JCTR expresses concern over Zambia’s high debt
The Jesuit Centre for Theological Reflection (JCTR) says the recent World Bank report should not be misconstrued to mean borrowing has no limits.
Last Monday, the Zambia Daily Mail carried a headline titled “Borrowing is Beneficial”, citing the 2020 World Bank Global Prospects report without highlighting the risks that come with borrowing.
But JCTR Media and Information Officer Enock Ngoma, in a statement issued on Sunday, stated that the socio-economic distress from Zambia’s debt overhang is abundantly evident.
"These risks that the World Bank highlighted in its report are the major concerns of most critiques of Zambia’s borrowing, including JCTR. We therefore note with concern that such publicity has the potential to be detrimental to the calls for the prudent financial management of public resources.
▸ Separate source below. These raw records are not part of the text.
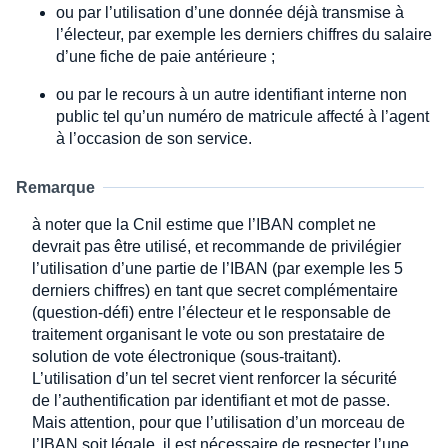
ou par l’utilisation d’une donnée déjà transmise à
l’électeur, par exemple les derniers chiffres du salaire
d’une fiche de paie antérieure ;
ou par le recours à un autre identifiant interne non
public tel qu’un numéro de matricule affecté à l’agent
à l’occasion de son service.
Remarque
à noter que la Cnil estime que l’IBAN complet ne
devrait pas être utilisé, et recommande de privilégier
l’utilisation d’une partie de l’IBAN (par exemple les 5
derniers chiffres) en tant que secret complémentaire
(question-défi) entre l’électeur et le responsable de
traitement organisant le vote ou son prestataire de
solution de vote électronique (sous-traitant).
L’utilisation d’un tel secret vient renforcer la sécurité
de l’authentification par identifiant et mot de passe.
Mais attention, pour que l’utilisation d’un morceau de
l’IBAN soit légale, il est nécessaire de respecter l’une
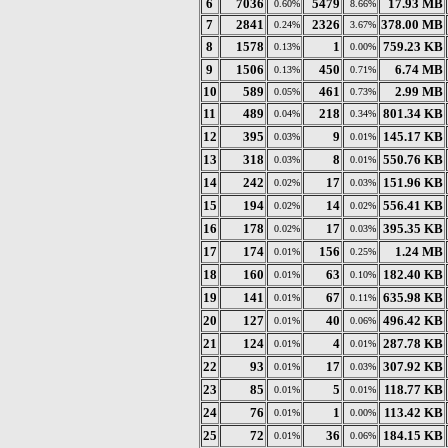
6
7036
5479
17.93 MB
0.60%
8.66%
7
2841
2326
378.00 MB
0.24%
3.67%
8
1578
1
759.23 KB
0.13%
0.00%
9
1506
450
6.74 MB
0.13%
0.71%
10
589
461
2.99 MB
0.05%
0.73%
11
489
218
801.34 KB
0.04%
0.34%
12
395
9
145.17 KB
0.03%
0.01%
13
318
8
550.76 KB
0.03%
0.01%
14
242
17
151.96 KB
0.02%
0.03%
15
194
14
556.41 KB
0.02%
0.02%
16
178
17
395.35 KB
0.02%
0.03%
17
174
156
1.24 MB
0.01%
0.25%
18
160
63
182.40 KB
0.01%
0.10%
19
141
67
635.98 KB
0.01%
0.11%
20
127
40
496.42 KB
0.01%
0.06%
21
124
4
287.78 KB
0.01%
0.01%
22
93
17
307.92 KB
0.01%
0.03%
23
85
5
118.77 KB
0.01%
0.01%
24
76
1
113.42 KB
0.01%
0.00%
25
72
36
184.15 KB
0.01%
0.06%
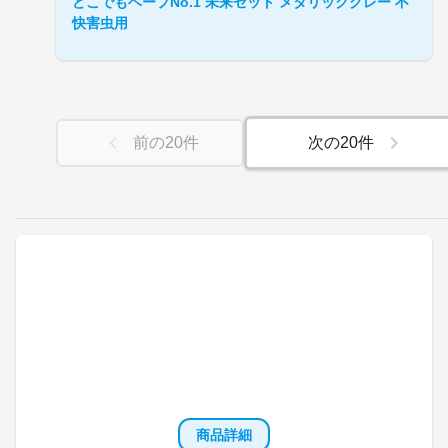
どこでもベープNo.1 未来セット メタリックグレー 不
快害虫用
前の
20
件
次の
20
件
商品詳細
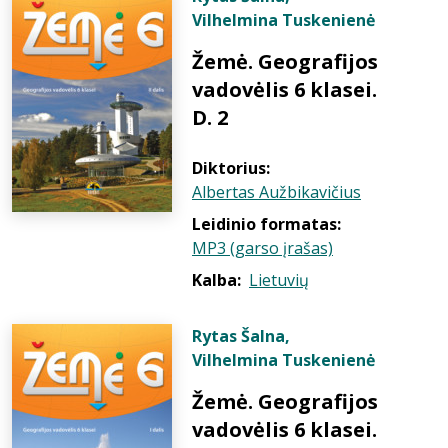
Vilhelmina Tuskenienė
Žemė. Geografijos
vadovėlis 6 klasei.
D. 2
Diktorius:
Albertas Aužbikavičius
Leidinio formatas:
MP3 (garso įrašas)
Kalba:
Lietuvių
Rytas Šalna
,
Vilhelmina Tuskenienė
Žemė. Geografijos
vadovėlis 6 klasei.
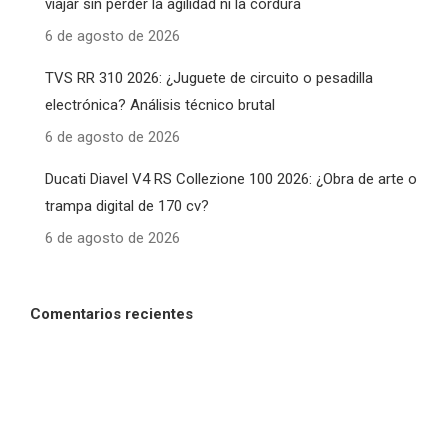
viajar sin perder la agilidad ni la cordura
6 de agosto de 2026
TVS RR 310 2026: ¿Juguete de circuito o pesadilla
electrónica? Análisis técnico brutal
6 de agosto de 2026
Ducati Diavel V4 RS Collezione 100 2026: ¿Obra de arte o
trampa digital de 170 cv?
6 de agosto de 2026
Comentarios recientes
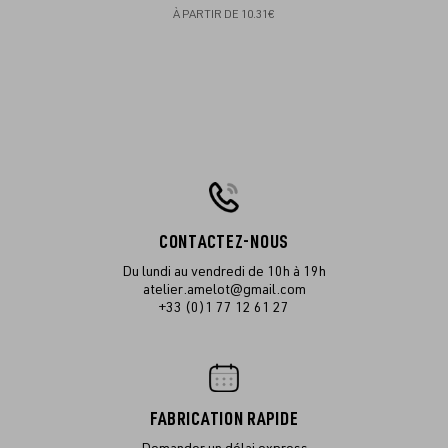
À PARTIR DE
10.31€
CONTACTEZ-NOUS
Du lundi au vendredi de 10h à 19h
atelier.amelot@gmail.com
+33 (0)1 77 12 61 27
FABRICATION RAPIDE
The JCTR wishes to therefore emphasise that the World Bank report should not be misconstrued to mean borrowing has no limits. Evidence both globally and domestically indicates that rising debt can be detrimental to the national economy," Ngoma stated.
"The socio-economic distress from Zambia’s debt overhang is abundantly evident. For example, analysis conducted in 2018 by the Zambia Institute for Policy Analysis and Research (ZIPAR) highlights how detrimental rising debt can be to the economy. In 2018, fiscal authorities spent K6.2 billion as external debt interest payment due to the huge external debt and the resultant increase in debt service obligations. Most notable is that this was 49 percent or K2.0 billion over-budget. The effect of this was seen when three socially oriented programmes – Social Benefits (pensions, social cash transfer and so on), Strategic Food Reserve, and Water and Sanitation experienced a combined 66 percent (or K2.0 billion) budget cut."
He noted that JCTR is concerned that the external debt may compromise food security.
"JCTR is concerned that because external debt service default comes with onerous consequences, the country chose to 1) compromise its food security position and 2) further marginalise the poor and vulnerable people. Therefore, while it is true that external debt (given certain prerequisites) is critical in financing growth-enhancing investments such as infrastructure, health care and education, it is however also evident that excessive accumulation of debt holds potential for adverse economic and social consequences. It is for this reason that the 2020 World Bank Global Prospects report highlights the need for strong regulatory and supervisory regimes, good corporate governance and improved debt transparency and debt management among others at the backdrop of every country’s debt management efforts," Ngoma stated.